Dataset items
-*-

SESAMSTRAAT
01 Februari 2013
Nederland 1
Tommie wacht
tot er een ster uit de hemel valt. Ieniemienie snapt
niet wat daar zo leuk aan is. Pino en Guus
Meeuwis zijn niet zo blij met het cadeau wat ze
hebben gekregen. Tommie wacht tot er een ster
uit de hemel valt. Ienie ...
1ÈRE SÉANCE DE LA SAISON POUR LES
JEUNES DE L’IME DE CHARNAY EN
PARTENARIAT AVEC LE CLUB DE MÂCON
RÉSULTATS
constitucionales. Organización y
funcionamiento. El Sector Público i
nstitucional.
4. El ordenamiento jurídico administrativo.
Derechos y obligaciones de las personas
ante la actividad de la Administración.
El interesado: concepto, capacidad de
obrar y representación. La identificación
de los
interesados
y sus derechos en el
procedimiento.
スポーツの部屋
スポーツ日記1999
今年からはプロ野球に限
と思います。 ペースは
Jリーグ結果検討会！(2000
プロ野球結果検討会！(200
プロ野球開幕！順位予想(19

-*-

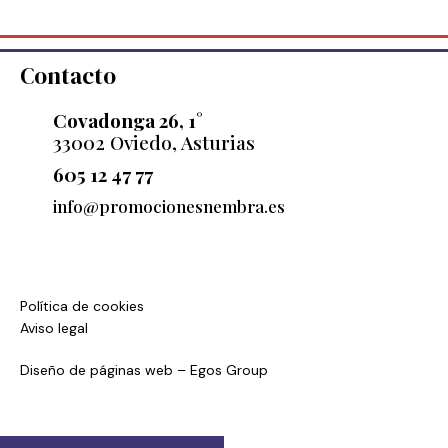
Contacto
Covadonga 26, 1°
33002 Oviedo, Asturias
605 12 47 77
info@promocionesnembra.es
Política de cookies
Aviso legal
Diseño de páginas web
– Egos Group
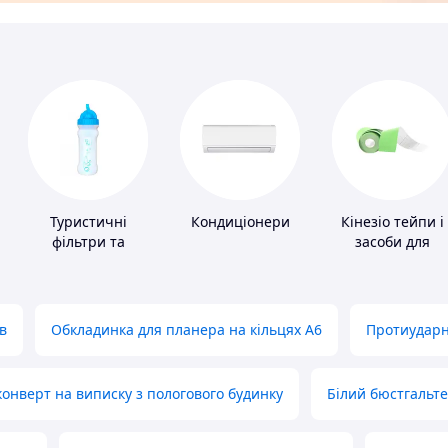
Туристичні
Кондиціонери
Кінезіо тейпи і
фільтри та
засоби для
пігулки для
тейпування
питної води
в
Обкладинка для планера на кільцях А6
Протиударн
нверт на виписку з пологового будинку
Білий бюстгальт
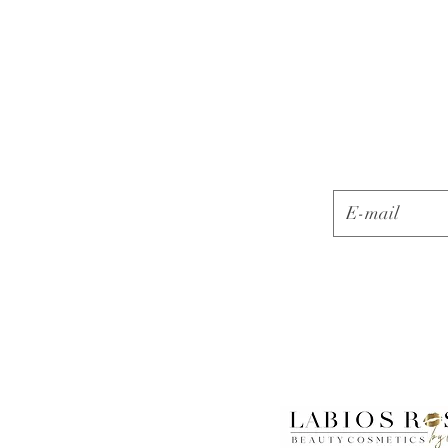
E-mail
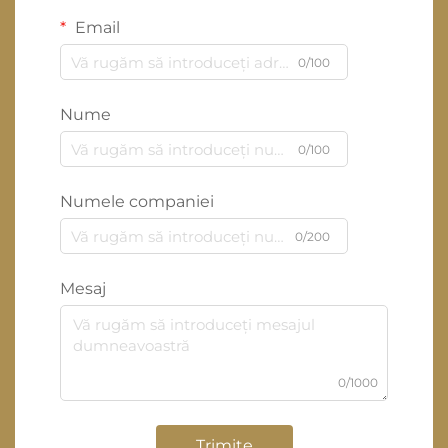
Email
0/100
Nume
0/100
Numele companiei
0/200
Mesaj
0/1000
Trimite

-*-

- Your objective
Among the entries above, find the line with "SESAMSTRAAT" and the line with "と思います。 ペースは"; give again exactly these two lines and all lines between them.

- Solution to the exercise
SESAMSTRAAT
01 Februari 2013
Nederland 1
Tommie wacht
tot er een ster uit de hemel valt. Ieniemienie snapt
niet wat daar zo leuk aan is. Pino en Guus
Meeuwis zijn niet zo blij met het cadeau wat ze
hebben gekregen. Tommie wacht tot er een ster
uit de hemel valt. Ienie ...
1ÈRE SÉANCE DE LA SAISON POUR LES
JEUNES DE L’IME DE CHARNAY EN
PARTENARIAT AVEC LE CLUB DE MÂCON
RÉSULTATS
constitucionales. Organización y
funcionamiento. El Sector Público i
nstitucional.
4. El ordenamiento jurídico administrativo.
Derechos y obligaciones de las personas
ante la actividad de la Administración.
El interesado: concepto, capacidad de
obrar y representación. La identificación
de los
interesados
y sus derechos en el
procedimiento.
スポーツの部屋
スポーツ日記1999
今年からはプロ野球に限
と思います。 ペースは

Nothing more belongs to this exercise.